Streams may raise a broader range of failures than Iterators defined over in-memory collections:

  • locator() may return an IllegalStateException if the implementation does not allow consuming the stream more than once. For example, the Stream implementation based on gCube Resultsets does not return locators after hasNext() or next() have been invoked;
  • next() may return a wide range of failures (beyond the usual NoSuchElementException and ConcurrentModificationException). Later on, we will discuss in detail the nature of such failures and the strategies that are available to handle them.

note:hasNext() and close() do not return failures (other than implementation errors, of course). This aligns with standard expectations for hasNext(), but less so for close() (e.g cf. Closeable.close()). The justification for this is that clients cannot normally recover from closing failures, only log them and debug them. The Stream API leaves implementations responsible for logging or, when appropriate, retrying it. Clients have only the onus of enabling the logs.

Due the increased likelihood of failures and the need to release resources, a safe idiom for Stream consumption is the following:

Stream<MyElement> stream = ...
try {
 while (stream.hasNext()) {
  ....stream.next()...
 }
 finally {
  stream.close();
 }

With this idiom, Stream implementations release resources regardless of whether all its elements have been iterated over, e.g. when clients terminate abruptly due to a failure or an intentional early exit (a break in the main loop).

The Stream Language

Based on the Stream interface, the streams library implements an embedded domain-specific language (eDSL) of stream sentences.
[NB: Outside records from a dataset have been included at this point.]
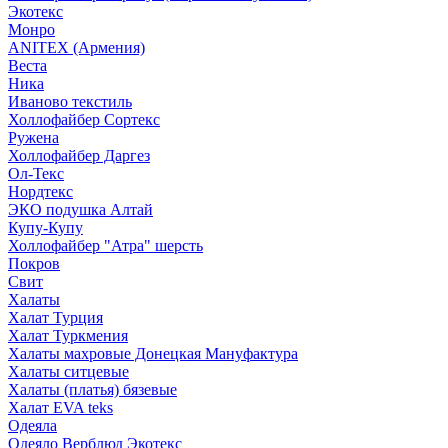
Экотекс
Монро
ANITEX (Армения)
Веста
Ника
Иваново текстиль
Холлофайбер Сортекс
Ружена
Холлофайбер Даргез
Ол-Текс
Нордтекс
ЭКО подушка Алтай
Купу-Купу
Холлофайбер "Атра" шерсть
Покров
Свит
Халаты
Халат Турция
Халат Туркмения
Халаты махровые Донецкая Мануфактура
Халаты ситцевые
Халаты (платья) бязевые
Халат EVA teks
Одеяла
Одеяло Верблюд Экотекс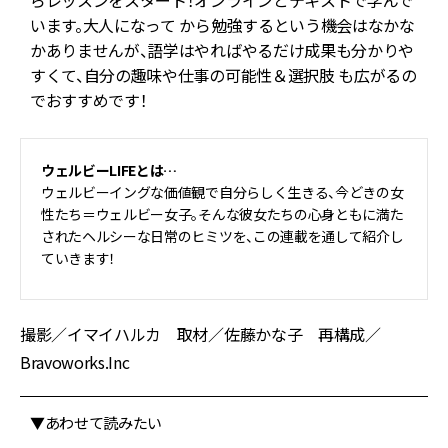
らレッスンをスタート！オンラインとテキストで学んで
います。大人になって から勉強するという機会はなかな
かありませんが、語学はやればやるだけ成果も分かりや
すくて、自分の趣味や仕事の可能性＆選択肢 も広がるの
でおすすめです！
ウェルビーLIFEとは…
ウェルビーイングな価値観で自分らしく生きる、今どきの女
性たち＝ウェルビー女子。そんな彼女たちの心身ともに満た
されたヘルシーな日常のヒミツを、この連載を通して紹介し
ていきます！
撮影／イマイハルカ 取材／佐藤かな子 再構成／
Bravoworks.Inc
▼あわせて読みたい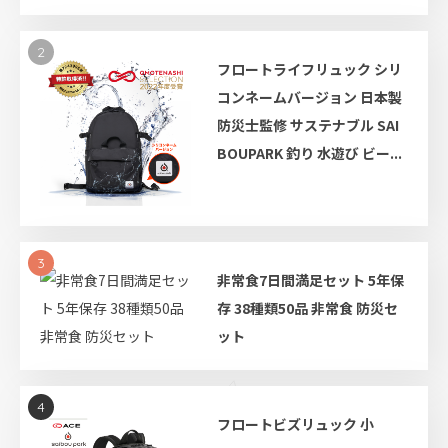
2
フロートライフリュック シリ
コンネームバージョン 日本製
防災士監修 サステナブル SAI
BOUPARK 釣り 水遊び ビー...
3
非常食7日間満足セット 5年保
存 38種類50品 非常食 防災セ
ット
4
フロートビズリュック 小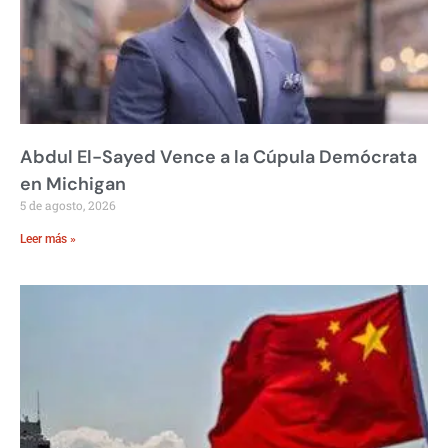
Abdul El-Sayed Vence a la Cúpula Demócrata
en Michigan
5 de agosto, 2026
Leer más »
Sentences are comprised of clauses. Based on the verb clause that starts a sentences, we distinguish between:

  • convert sentences: adapt existing stream implementations to the Stream interface (e.g. Iterator implementations and gCube Resultsets). The resulting Streams can then be subjected to further transformations within the language;
  • pipe sentences: transform elements of given Streams into elements of new Streams;
  • fold sentences: group elements of given Streams into elements of new Streams;
  • unfold<code> sentences: expands elements of given <code>Streams into many elements of new Streams;
  • guard sentences: configure given Streams with given fault handling policies;
  • monitor sentences: configure given Streams with iteration event listeners;
  • log sentences: log the throughput of given Streams;
  • publish sentences: expose given Streams for remote consumption;

The clauses convert, pipe, fold, unfold, guard, monitor, log and publish are implemented as static methods of the Streams class. These methods return objects that capture the state of the sentence under construction. These objects offer instance methods that allows us continue the construction of the sentence in a type-safe manner.

Streams-sentences.png

 For example, to fold a Stream of strings into a Stream of 10-string elements, we write:

Stream<String> strings = ...
Stream<List<String>> folded = Streams.fold(strings).in(10);  

We can use a static import on the whole Streams class to improve the fluency of the code [1]:

import static org.gcube.data.streams.dsl.Streams.*;
...
Stream<String> strings = ...
Stream<List<String>> folded = fold(strings).in(10);

In what follows, we discuss fold sentences and all the other sentence types in detail.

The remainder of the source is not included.